## What this task involves
Each of the lines below must be written out exactly as shown.
****************
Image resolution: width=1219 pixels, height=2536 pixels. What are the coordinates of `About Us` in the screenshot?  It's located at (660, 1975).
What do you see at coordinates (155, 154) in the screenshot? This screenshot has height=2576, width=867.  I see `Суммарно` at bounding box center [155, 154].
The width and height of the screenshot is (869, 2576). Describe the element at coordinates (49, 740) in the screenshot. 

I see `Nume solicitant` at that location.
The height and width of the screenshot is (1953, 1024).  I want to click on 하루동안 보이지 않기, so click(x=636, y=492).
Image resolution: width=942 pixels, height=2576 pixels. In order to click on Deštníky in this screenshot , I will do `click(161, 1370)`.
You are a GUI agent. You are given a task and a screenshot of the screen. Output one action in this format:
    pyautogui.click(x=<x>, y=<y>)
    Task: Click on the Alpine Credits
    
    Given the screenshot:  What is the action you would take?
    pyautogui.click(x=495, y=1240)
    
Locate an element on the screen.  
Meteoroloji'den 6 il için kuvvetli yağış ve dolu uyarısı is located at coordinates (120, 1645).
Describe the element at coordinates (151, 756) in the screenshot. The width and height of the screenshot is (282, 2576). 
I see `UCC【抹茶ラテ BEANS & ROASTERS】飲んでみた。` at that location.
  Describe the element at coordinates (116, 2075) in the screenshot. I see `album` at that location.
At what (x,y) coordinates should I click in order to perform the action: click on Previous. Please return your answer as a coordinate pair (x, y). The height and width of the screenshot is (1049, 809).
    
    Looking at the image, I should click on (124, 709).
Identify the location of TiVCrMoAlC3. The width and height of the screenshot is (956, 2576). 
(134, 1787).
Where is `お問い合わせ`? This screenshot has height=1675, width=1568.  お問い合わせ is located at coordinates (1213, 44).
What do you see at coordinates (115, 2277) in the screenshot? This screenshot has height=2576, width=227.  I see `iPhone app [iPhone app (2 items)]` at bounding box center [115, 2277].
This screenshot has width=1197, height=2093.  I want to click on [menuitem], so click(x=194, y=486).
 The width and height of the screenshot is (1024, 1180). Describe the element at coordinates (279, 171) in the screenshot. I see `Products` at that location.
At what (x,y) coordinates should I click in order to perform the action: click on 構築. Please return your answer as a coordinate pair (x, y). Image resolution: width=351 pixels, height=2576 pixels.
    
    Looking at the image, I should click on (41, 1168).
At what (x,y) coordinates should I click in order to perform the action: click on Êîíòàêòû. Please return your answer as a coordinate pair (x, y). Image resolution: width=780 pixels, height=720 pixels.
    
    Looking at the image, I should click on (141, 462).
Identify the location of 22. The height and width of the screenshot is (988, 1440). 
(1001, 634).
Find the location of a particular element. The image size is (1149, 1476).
****************
## Expected answer
Image resolution: width=1219 pixels, height=2536 pixels. What are the coordinates of `About Us` in the screenshot?  It's located at (660, 1975).
What do you see at coordinates (155, 154) in the screenshot? This screenshot has height=2576, width=867.  I see `Суммарно` at bounding box center [155, 154].
The width and height of the screenshot is (869, 2576). Describe the element at coordinates (49, 740) in the screenshot. 

I see `Nume solicitant` at that location.
The height and width of the screenshot is (1953, 1024).  I want to click on 하루동안 보이지 않기, so click(x=636, y=492).
Image resolution: width=942 pixels, height=2576 pixels. In order to click on Deštníky in this screenshot , I will do `click(161, 1370)`.
You are a GUI agent. You are given a task and a screenshot of the screen. Output one action in this format:
    pyautogui.click(x=<x>, y=<y>)
    Task: Click on the Alpine Credits
    
    Given the screenshot:  What is the action you would take?
    pyautogui.click(x=495, y=1240)
    
Locate an element on the screen.  
Meteoroloji'den 6 il için kuvvetli yağış ve dolu uyarısı is located at coordinates (120, 1645).
Describe the element at coordinates (151, 756) in the screenshot. The width and height of the screenshot is (282, 2576). 
I see `UCC【抹茶ラテ BEANS & ROASTERS】飲んでみた。` at that location.
  Describe the element at coordinates (116, 2075) in the screenshot. I see `album` at that location.
At what (x,y) coordinates should I click in order to perform the action: click on Previous. Please return your answer as a coordinate pair (x, y). The height and width of the screenshot is (1049, 809).
    
    Looking at the image, I should click on (124, 709).
Identify the location of TiVCrMoAlC3. The width and height of the screenshot is (956, 2576). 
(134, 1787).
Where is `お問い合わせ`? This screenshot has height=1675, width=1568.  お問い合わせ is located at coordinates (1213, 44).
What do you see at coordinates (115, 2277) in the screenshot? This screenshot has height=2576, width=227.  I see `iPhone app [iPhone app (2 items)]` at bounding box center [115, 2277].
This screenshot has width=1197, height=2093.  I want to click on [menuitem], so click(x=194, y=486).
 The width and height of the screenshot is (1024, 1180). Describe the element at coordinates (279, 171) in the screenshot. I see `Products` at that location.
At what (x,y) coordinates should I click in order to perform the action: click on 構築. Please return your answer as a coordinate pair (x, y). Image resolution: width=351 pixels, height=2576 pixels.
    
    Looking at the image, I should click on (41, 1168).
At what (x,y) coordinates should I click in order to perform the action: click on Êîíòàêòû. Please return your answer as a coordinate pair (x, y). Image resolution: width=780 pixels, height=720 pixels.
    
    Looking at the image, I should click on (141, 462).
Identify the location of 22. The height and width of the screenshot is (988, 1440). 
(1001, 634).
Find the location of a particular element. The image size is (1149, 1476).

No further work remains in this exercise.